- [Work task]:
Give every line of the data again, exactly as it is written.

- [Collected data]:

=======

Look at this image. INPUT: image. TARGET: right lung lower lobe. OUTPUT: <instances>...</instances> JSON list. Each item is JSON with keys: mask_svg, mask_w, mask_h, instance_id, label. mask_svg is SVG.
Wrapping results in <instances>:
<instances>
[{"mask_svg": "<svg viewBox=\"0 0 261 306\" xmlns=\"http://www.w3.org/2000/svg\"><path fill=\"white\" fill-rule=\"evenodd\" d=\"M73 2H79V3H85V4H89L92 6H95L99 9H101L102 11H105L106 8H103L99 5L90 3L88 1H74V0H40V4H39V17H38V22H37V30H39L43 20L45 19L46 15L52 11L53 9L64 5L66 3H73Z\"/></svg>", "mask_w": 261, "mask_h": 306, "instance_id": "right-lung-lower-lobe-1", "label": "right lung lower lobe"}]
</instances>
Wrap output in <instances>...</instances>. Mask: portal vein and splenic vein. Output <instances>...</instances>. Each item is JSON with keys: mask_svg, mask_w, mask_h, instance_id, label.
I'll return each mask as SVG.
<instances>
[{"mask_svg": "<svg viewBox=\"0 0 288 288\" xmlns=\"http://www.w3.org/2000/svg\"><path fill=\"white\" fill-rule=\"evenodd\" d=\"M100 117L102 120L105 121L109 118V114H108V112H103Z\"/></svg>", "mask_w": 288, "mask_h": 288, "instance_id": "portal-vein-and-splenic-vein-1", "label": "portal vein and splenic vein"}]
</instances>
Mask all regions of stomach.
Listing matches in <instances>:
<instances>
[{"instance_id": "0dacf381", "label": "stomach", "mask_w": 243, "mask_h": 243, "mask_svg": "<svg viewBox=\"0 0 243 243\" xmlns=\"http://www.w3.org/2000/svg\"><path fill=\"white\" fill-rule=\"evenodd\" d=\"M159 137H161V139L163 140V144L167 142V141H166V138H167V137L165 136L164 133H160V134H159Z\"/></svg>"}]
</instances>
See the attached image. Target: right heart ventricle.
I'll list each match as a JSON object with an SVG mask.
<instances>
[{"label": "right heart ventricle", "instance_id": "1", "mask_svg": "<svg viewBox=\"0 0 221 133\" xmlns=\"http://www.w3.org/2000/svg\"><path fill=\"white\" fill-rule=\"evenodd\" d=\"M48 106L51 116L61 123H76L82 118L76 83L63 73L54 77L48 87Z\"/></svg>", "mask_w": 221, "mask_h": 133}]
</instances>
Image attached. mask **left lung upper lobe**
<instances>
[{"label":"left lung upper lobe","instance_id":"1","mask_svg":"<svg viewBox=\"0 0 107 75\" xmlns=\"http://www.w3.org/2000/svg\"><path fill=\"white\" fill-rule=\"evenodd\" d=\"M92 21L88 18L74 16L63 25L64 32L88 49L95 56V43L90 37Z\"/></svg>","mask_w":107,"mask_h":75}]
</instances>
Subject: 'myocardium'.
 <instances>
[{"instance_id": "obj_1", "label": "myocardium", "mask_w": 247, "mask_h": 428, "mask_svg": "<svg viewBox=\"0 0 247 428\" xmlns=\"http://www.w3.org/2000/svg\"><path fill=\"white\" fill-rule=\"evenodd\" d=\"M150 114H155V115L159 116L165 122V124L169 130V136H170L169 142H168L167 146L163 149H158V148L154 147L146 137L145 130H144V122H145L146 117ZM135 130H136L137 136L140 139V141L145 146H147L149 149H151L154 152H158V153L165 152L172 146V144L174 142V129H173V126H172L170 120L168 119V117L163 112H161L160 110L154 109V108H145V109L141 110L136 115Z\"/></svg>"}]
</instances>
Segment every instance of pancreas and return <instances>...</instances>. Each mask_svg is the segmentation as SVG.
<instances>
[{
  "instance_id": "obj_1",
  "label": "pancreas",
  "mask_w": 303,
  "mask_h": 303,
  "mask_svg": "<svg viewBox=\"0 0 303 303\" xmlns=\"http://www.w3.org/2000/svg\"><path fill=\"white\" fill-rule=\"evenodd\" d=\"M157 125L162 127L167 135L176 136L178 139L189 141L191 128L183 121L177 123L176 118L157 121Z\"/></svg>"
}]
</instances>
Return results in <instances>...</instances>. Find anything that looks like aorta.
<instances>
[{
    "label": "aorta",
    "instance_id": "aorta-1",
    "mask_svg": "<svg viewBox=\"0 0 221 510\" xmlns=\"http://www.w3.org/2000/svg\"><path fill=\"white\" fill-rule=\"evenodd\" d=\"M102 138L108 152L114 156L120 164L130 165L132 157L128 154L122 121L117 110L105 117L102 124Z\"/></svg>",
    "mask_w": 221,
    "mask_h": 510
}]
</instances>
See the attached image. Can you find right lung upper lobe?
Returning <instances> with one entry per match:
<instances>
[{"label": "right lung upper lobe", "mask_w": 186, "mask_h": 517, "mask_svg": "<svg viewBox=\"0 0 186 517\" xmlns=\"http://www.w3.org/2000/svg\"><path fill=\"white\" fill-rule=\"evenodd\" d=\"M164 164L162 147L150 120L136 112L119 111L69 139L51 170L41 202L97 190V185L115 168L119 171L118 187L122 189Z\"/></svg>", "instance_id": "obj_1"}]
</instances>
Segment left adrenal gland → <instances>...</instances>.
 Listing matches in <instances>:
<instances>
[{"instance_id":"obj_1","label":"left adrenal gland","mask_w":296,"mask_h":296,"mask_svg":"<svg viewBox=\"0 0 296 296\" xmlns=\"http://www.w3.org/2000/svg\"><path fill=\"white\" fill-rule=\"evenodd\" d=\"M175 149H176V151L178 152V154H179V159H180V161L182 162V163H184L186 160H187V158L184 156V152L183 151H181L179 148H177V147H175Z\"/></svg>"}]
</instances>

=======

- [Solution to this problem]:
Look at this image. INPUT: image. TARGET: right lung lower lobe. OUTPUT: <instances>...</instances> JSON list. Each item is JSON with keys: mask_svg, mask_w, mask_h, instance_id, label. mask_svg is SVG.
Wrapping results in <instances>:
<instances>
[{"mask_svg": "<svg viewBox=\"0 0 261 306\" xmlns=\"http://www.w3.org/2000/svg\"><path fill=\"white\" fill-rule=\"evenodd\" d=\"M73 2H79V3H85V4H89L92 6H95L99 9H101L102 11H105L106 8H103L99 5L90 3L88 1H74V0H40V4H39V17H38V22H37V30H39L43 20L45 19L46 15L52 11L53 9L64 5L66 3H73Z\"/></svg>", "mask_w": 261, "mask_h": 306, "instance_id": "right-lung-lower-lobe-1", "label": "right lung lower lobe"}]
</instances>
Wrap output in <instances>...</instances>. Mask: portal vein and splenic vein. Output <instances>...</instances>. Each item is JSON with keys: mask_svg, mask_w, mask_h, instance_id, label.
I'll return each mask as SVG.
<instances>
[{"mask_svg": "<svg viewBox=\"0 0 288 288\" xmlns=\"http://www.w3.org/2000/svg\"><path fill=\"white\" fill-rule=\"evenodd\" d=\"M100 117L102 120L105 121L109 118V114H108V112H103Z\"/></svg>", "mask_w": 288, "mask_h": 288, "instance_id": "portal-vein-and-splenic-vein-1", "label": "portal vein and splenic vein"}]
</instances>
Mask all regions of stomach.
Listing matches in <instances>:
<instances>
[{"instance_id": "0dacf381", "label": "stomach", "mask_w": 243, "mask_h": 243, "mask_svg": "<svg viewBox=\"0 0 243 243\" xmlns=\"http://www.w3.org/2000/svg\"><path fill=\"white\" fill-rule=\"evenodd\" d=\"M159 137H161V139L163 140V144L167 142V141H166V138H167V137L165 136L164 133H160V134H159Z\"/></svg>"}]
</instances>
See the attached image. Target: right heart ventricle.
I'll list each match as a JSON object with an SVG mask.
<instances>
[{"label": "right heart ventricle", "instance_id": "1", "mask_svg": "<svg viewBox=\"0 0 221 133\" xmlns=\"http://www.w3.org/2000/svg\"><path fill=\"white\" fill-rule=\"evenodd\" d=\"M48 106L51 116L61 123H76L82 118L76 83L63 73L54 77L48 87Z\"/></svg>", "mask_w": 221, "mask_h": 133}]
</instances>
Image attached. mask **left lung upper lobe**
<instances>
[{"label":"left lung upper lobe","instance_id":"1","mask_svg":"<svg viewBox=\"0 0 107 75\" xmlns=\"http://www.w3.org/2000/svg\"><path fill=\"white\" fill-rule=\"evenodd\" d=\"M92 21L88 18L74 16L63 25L64 32L88 49L95 56V43L90 37Z\"/></svg>","mask_w":107,"mask_h":75}]
</instances>
Subject: 'myocardium'.
 <instances>
[{"instance_id": "obj_1", "label": "myocardium", "mask_w": 247, "mask_h": 428, "mask_svg": "<svg viewBox=\"0 0 247 428\" xmlns=\"http://www.w3.org/2000/svg\"><path fill=\"white\" fill-rule=\"evenodd\" d=\"M150 114H155V115L159 116L165 122V124L169 130V136H170L169 142H168L167 146L163 149H158V148L154 147L146 137L145 130H144V122H145L146 117ZM135 130H136L137 136L140 139V141L145 146H147L149 149H151L154 152H158V153L165 152L172 146V144L174 142V129H173V126H172L170 120L168 119V117L163 112H161L160 110L154 109V108H145V109L141 110L136 115Z\"/></svg>"}]
</instances>
Segment every instance of pancreas and return <instances>...</instances>. Each mask_svg is the segmentation as SVG.
<instances>
[{
  "instance_id": "obj_1",
  "label": "pancreas",
  "mask_w": 303,
  "mask_h": 303,
  "mask_svg": "<svg viewBox=\"0 0 303 303\" xmlns=\"http://www.w3.org/2000/svg\"><path fill=\"white\" fill-rule=\"evenodd\" d=\"M157 125L162 127L167 135L176 136L178 139L189 141L191 128L183 121L177 123L176 118L157 121Z\"/></svg>"
}]
</instances>
Return results in <instances>...</instances>. Find anything that looks like aorta.
<instances>
[{
    "label": "aorta",
    "instance_id": "aorta-1",
    "mask_svg": "<svg viewBox=\"0 0 221 510\" xmlns=\"http://www.w3.org/2000/svg\"><path fill=\"white\" fill-rule=\"evenodd\" d=\"M102 138L108 152L114 156L120 164L130 165L132 157L128 154L122 121L117 110L105 117L102 124Z\"/></svg>",
    "mask_w": 221,
    "mask_h": 510
}]
</instances>
See the attached image. Can you find right lung upper lobe?
Returning <instances> with one entry per match:
<instances>
[{"label": "right lung upper lobe", "mask_w": 186, "mask_h": 517, "mask_svg": "<svg viewBox=\"0 0 186 517\" xmlns=\"http://www.w3.org/2000/svg\"><path fill=\"white\" fill-rule=\"evenodd\" d=\"M164 164L162 147L150 120L136 112L119 111L69 139L51 170L41 202L97 190V185L115 168L119 171L118 187L122 189Z\"/></svg>", "instance_id": "obj_1"}]
</instances>
Segment left adrenal gland → <instances>...</instances>.
 Listing matches in <instances>:
<instances>
[{"instance_id":"obj_1","label":"left adrenal gland","mask_w":296,"mask_h":296,"mask_svg":"<svg viewBox=\"0 0 296 296\" xmlns=\"http://www.w3.org/2000/svg\"><path fill=\"white\" fill-rule=\"evenodd\" d=\"M175 149H176V151L178 152V154H179V159H180V161L182 162V163H184L186 160H187V158L184 156V152L183 151H181L179 148H177V147H175Z\"/></svg>"}]
</instances>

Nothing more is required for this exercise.